**Directions for this task**
Only the lines below from the one that contains "engagement across all devices." through the one that contains "header, but the" should appear in your answer, exact and without pictures.

**Record extracts**
# # # # #

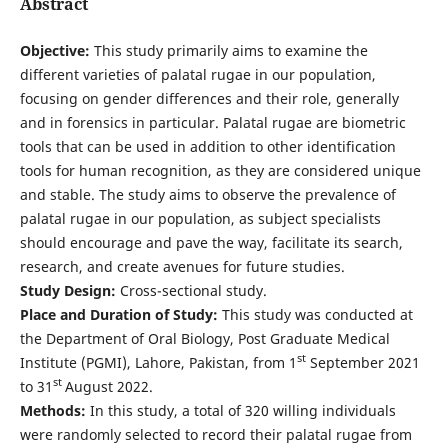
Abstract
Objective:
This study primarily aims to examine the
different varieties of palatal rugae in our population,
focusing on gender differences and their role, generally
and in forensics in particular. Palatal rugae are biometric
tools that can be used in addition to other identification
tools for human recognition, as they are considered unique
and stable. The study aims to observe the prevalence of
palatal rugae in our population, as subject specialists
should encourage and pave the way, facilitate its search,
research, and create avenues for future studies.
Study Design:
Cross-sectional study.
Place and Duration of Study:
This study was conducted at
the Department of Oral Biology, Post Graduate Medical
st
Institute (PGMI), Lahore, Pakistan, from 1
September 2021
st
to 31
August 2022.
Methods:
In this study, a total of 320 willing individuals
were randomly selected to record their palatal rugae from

# # # # #

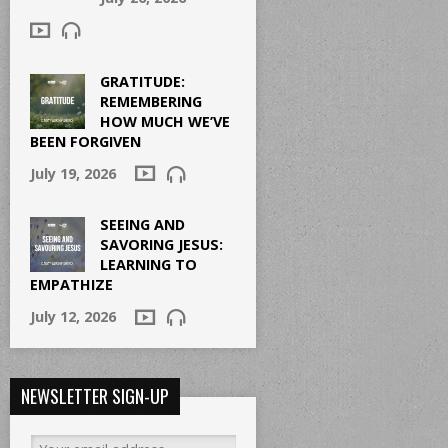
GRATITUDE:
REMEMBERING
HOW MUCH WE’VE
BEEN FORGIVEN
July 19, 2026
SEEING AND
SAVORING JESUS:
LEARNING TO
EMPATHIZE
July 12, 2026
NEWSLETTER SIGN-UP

# # # # #

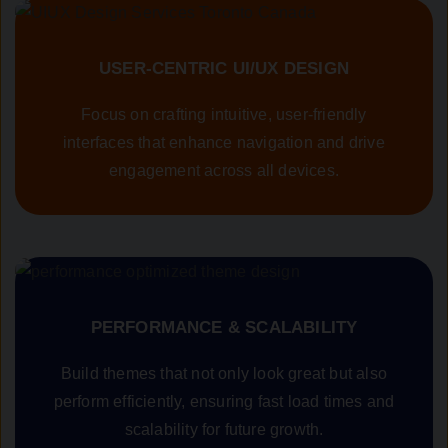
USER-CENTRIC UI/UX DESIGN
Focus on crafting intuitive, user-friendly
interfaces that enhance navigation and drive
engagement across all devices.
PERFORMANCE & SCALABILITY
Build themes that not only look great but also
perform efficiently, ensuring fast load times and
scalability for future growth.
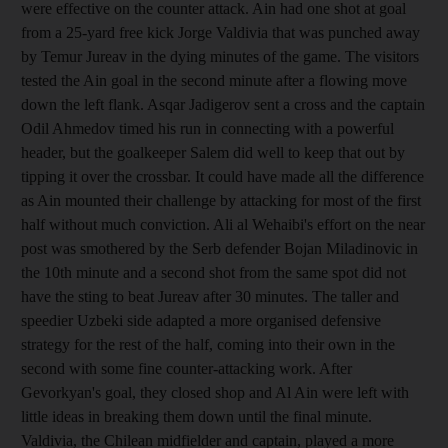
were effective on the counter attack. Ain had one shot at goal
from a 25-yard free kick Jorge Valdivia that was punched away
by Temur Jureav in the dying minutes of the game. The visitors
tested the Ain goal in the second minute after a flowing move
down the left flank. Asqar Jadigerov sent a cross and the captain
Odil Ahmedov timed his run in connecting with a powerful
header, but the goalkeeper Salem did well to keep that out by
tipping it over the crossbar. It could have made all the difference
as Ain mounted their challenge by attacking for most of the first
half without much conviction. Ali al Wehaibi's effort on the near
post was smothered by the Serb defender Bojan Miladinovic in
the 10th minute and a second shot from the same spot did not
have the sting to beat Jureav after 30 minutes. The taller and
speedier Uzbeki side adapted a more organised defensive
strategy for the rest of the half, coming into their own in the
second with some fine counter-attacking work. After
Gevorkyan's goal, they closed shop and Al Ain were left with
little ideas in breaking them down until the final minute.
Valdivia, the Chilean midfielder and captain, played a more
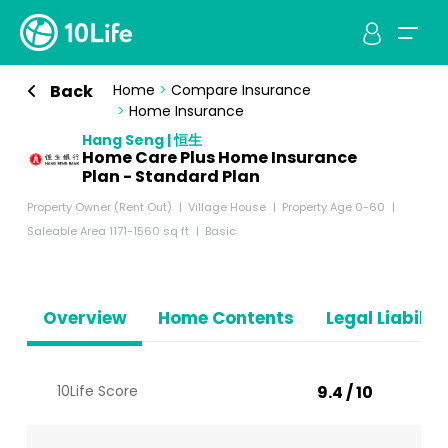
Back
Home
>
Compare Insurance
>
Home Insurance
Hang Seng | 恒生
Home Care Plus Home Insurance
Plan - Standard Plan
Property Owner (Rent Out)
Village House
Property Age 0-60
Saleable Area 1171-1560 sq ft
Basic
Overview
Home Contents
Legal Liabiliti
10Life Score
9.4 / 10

# # # # #

**Response to the task**
engagement across all devices.
PERFORMANCE & SCALABILITY
Build themes that not only look great but also
perform efficiently, ensuring fast load times and
scalability for future growth.
were effective on the counter attack. Ain had one shot at goal
from a 25-yard free kick Jorge Valdivia that was punched away
by Temur Jureav in the dying minutes of the game. The visitors
tested the Ain goal in the second minute after a flowing move
down the left flank. Asqar Jadigerov sent a cross and the captain
Odil Ahmedov timed his run in connecting with a powerful
header, but the goalkeeper Salem did well to keep that out by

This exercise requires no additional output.